The InternLM team recently officially open-sourced the lightweight multimodal inference model Intern-S1-mini. This "research powerhouse," with only 8 bytes of parameters, combines the Qwen3-8byte language model with the 0.3byte visual encoder InternViT, achieving powerful performance with a compact architecture. Particularly notable is its pre-training data, which exceeds 5 trillion tokens, half of which comes from scientific fields such as chemistry and physics. This enables specialized capabilities such as molecular formula analysis and synthetic route planning, providing a new tool for interdisciplinary research.
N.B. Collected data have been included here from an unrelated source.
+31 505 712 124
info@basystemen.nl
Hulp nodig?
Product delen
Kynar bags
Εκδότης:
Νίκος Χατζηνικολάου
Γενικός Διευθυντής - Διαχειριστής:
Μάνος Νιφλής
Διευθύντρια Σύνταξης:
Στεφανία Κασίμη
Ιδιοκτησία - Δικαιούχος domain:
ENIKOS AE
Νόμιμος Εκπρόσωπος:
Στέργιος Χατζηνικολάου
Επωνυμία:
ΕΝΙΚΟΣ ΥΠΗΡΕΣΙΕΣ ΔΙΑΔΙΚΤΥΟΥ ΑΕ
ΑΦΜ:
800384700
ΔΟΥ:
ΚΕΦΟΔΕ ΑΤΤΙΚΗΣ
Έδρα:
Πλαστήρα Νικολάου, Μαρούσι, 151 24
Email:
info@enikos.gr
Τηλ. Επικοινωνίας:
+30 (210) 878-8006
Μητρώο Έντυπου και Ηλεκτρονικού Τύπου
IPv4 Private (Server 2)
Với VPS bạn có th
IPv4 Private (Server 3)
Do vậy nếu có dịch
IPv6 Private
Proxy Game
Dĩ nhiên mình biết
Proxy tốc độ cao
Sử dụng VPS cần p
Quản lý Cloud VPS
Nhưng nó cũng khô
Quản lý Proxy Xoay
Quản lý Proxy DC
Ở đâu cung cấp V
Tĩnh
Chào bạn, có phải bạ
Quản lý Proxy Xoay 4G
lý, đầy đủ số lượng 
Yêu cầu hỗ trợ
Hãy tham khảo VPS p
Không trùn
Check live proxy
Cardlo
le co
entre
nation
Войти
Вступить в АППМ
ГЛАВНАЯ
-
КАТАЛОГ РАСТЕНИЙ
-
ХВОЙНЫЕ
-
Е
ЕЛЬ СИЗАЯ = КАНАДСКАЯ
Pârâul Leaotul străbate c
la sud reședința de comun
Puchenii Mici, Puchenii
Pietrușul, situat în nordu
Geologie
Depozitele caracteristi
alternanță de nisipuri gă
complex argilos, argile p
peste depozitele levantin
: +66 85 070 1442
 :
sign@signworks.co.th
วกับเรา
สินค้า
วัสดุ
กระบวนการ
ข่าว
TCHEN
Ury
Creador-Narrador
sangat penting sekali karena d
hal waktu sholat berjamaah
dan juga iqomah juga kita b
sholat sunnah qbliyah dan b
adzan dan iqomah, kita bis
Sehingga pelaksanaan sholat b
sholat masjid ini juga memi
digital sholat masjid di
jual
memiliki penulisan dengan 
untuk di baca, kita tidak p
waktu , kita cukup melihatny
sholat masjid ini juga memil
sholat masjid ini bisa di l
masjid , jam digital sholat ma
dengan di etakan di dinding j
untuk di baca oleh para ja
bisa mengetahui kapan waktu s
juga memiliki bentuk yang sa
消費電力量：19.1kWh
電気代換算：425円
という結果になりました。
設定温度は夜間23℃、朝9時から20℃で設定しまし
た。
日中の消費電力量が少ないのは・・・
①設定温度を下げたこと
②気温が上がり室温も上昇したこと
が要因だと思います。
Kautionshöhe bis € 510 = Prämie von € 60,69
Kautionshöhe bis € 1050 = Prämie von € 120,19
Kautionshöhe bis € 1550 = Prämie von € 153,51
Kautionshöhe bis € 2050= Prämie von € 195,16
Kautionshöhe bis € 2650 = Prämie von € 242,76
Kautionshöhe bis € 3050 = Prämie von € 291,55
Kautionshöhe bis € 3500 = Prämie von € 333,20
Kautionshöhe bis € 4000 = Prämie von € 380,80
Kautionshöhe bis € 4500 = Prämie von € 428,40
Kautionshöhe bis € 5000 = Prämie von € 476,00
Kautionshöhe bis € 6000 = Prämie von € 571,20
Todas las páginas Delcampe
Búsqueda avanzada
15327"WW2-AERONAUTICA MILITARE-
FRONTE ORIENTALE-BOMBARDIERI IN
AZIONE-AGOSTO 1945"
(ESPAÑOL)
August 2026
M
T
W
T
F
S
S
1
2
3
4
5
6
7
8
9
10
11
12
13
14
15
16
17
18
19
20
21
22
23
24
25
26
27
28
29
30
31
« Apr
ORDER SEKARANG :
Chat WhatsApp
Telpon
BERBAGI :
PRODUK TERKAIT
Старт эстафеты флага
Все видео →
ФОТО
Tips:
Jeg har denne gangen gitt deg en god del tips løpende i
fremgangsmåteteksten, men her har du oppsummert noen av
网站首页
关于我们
Performance testing shows that the model leads across authoritative benchmarks such as MMLU-Pro and AIME2025, achieving scores of 76.47 on ChemBench, 61.55 on MatBench, and 58.47 on ProteinLMBench for protein sequence analysis. This "reducing parameters without sacrificing performance" allows it to maintain its lightweight design while achieving top-tier multimodal processing capabilities for text, images, and video. Even more surprising is the model's default "thinking mode" (toggleable via the enable_thinking command), which provides a human-like reasoning and interactive experience, allowing users to flexibly adjust the depth of responses.
Industry experts have hailed it as a "scientific star," and its out-of-the-box expertise has been applied to the Shanghai AI Lab's Intern-Discovery scientific discovery platform. In scenarios such as materials design and drug development, the model can simultaneously process experimental data and literature, significantly improving research efficiency. As multimodal AI evolves towards lightweight and specialized capabilities, this "hexagonal scientific warrior" may become a key engine driving the scale-law of scientific discovery.